_What to do_:
Copy out the data exactly as it appears, without a single image.

_Material for this exercise_:
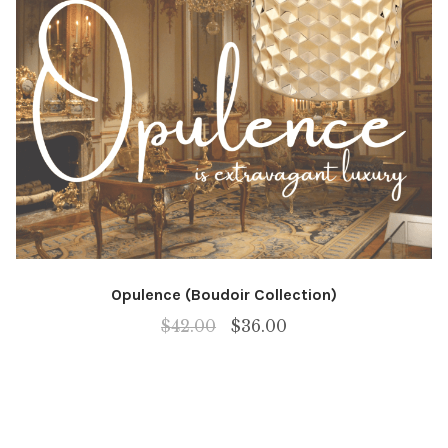
Opulence (Boudoir Collection)
Original
Current
$
42.00
$
36.00
price
price
was:
is:
$42.00.
$36.00.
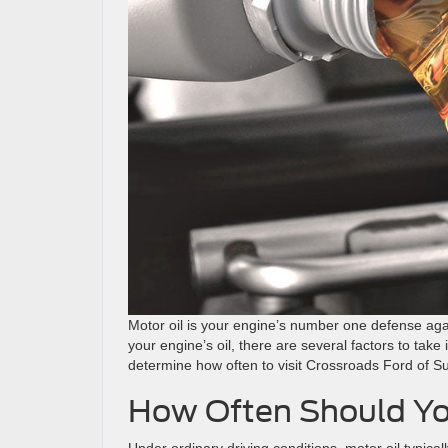
Motor oil is your engine’s number one defense ag
your engine’s oil, there are several factors to take 
determine how often to visit Crossroads Ford of S
How Often Should Yo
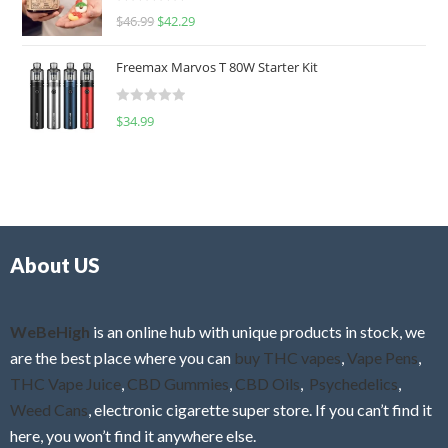
R
$
46.99
$
42.29
0
a
o
t
u
Freemax Marvos T 80W Starter Kit
e
t
d
o
R
$
34.99
0
f
a
o
5
t
u
e
t
d
o
0
f
o
5
About US
u
t
o
f
WeBeHigh
is an online hub with unique products in stock, we
5
are the best place where you can
buy THC vapes
,
Vape Pens
,
THC Vape Juice
,
CBD Gummies
,
CBD Oils
,
Psychedelics
,
Weed Cans
, electronic cigarette super store. If you can’t find it
here, you won’t find it anywhere else.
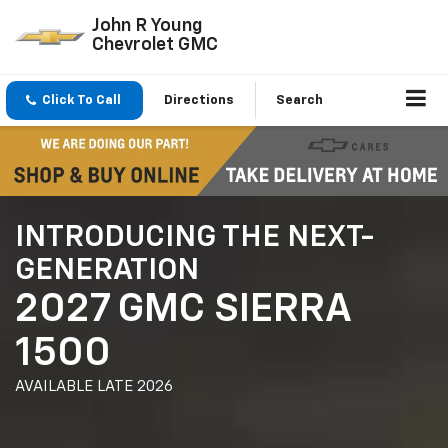
John R Young
Chevrolet GMC
Click To Call
Directions
Search
INTRODUCING THE NEXT-
GENERATION
2027 GMC SIERRA
1500
AVAILABLE LATE 2026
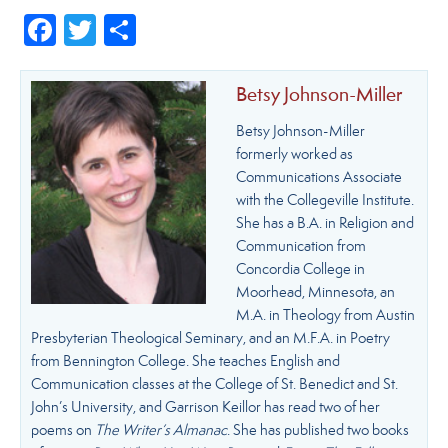
Facebook
Twitter
Share
Betsy Johnson-Miller
Betsy Johnson-Miller
formerly worked as
Communications Associate
with the Collegeville Institute.
She has a B.A. in Religion and
Communication from
Concordia College in
Moorhead, Minnesota, an
M.A. in Theology from Austin
Presbyterian Theological Seminary, and an M.F.A. in Poetry
from Bennington College. She teaches English and
Communication classes at the College of St. Benedict and St.
John’s University, and Garrison Keillor has read two of her
poems on
The Writer’s Almanac
. She has published two books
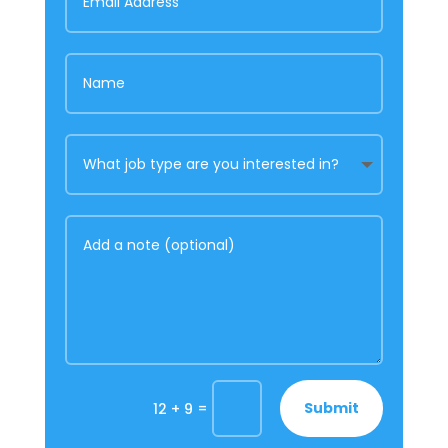
=
Submit
12 + 9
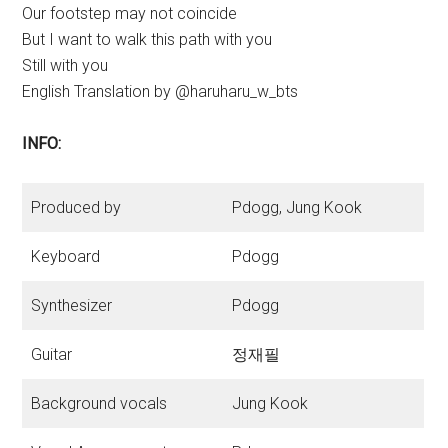
Our footstep may not coincide
But I want to walk this path with you
Still with you
English Translation by @haruharu_w_bts
INFO:
Produced by
Pdogg, Jung Kook
Keyboard
Pdogg
Synthesizer
Pdogg
Guitar
정재필
Background vocals
Jung Kook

_Answer to this task_:
Opulence (Boudoir Collection)
Original
Current
$
42.00
$
36.00
price
price
was:
is:
$42.00.
$36.00.
Motor oil is your engine’s number one defense ag
your engine’s oil, there are several factors to take 
determine how often to visit Crossroads Ford of S
How Often Should Yo
R
$
46.99
$
42.29
0
a
o
t
u
Freemax Marvos T 80W Starter Kit
e
t
d
o
R
$
34.99
0
f
a
o
5
t
u
e
t
d
o
0
f
o
5
About US
u
t
o
f
WeBeHigh
is an online hub with unique products in stock, we
5
are the best place where you can
buy THC vapes
,
Vape Pens
,
THC Vape Juice
,
CBD Gummies
,
CBD Oils
,
Psychedelics
,
Weed Cans
, electronic cigarette super store. If you can’t find it
here, you won’t find it anywhere else.
John R Young
Chevrolet GMC
Click To Call
Directions
Search
INTRODUCING THE NEXT-
GENERATION
2027 GMC SIERRA
1500
AVAILABLE LATE 2026
Facebook
Twitter
Share
Betsy Johnson-Miller
Betsy Johnson-Miller
formerly worked as
Communications Associate
with the Collegeville Institute.
She has a B.A. in Religion and
Communication from
Concordia College in
Moorhead, Minnesota, an
M.A. in Theology from Austin
Presbyterian Theological Seminary, and an M.F.A. in Poetry
from Bennington College. She teaches English and
Communication classes at the College of St. Benedict and St.
John’s University, and Garrison Keillor has read two of her
poems on
The Writer’s Almanac
. She has published two books
=
Submit
12 + 9
Our footstep may not coincide
But I want to walk this path with you
Still with you
English Translation by @haruharu_w_bts
INFO:
Produced by
Pdogg, Jung Kook
Keyboard
Pdogg
Synthesizer
Pdogg
Guitar
정재필
Background vocals
Jung Kook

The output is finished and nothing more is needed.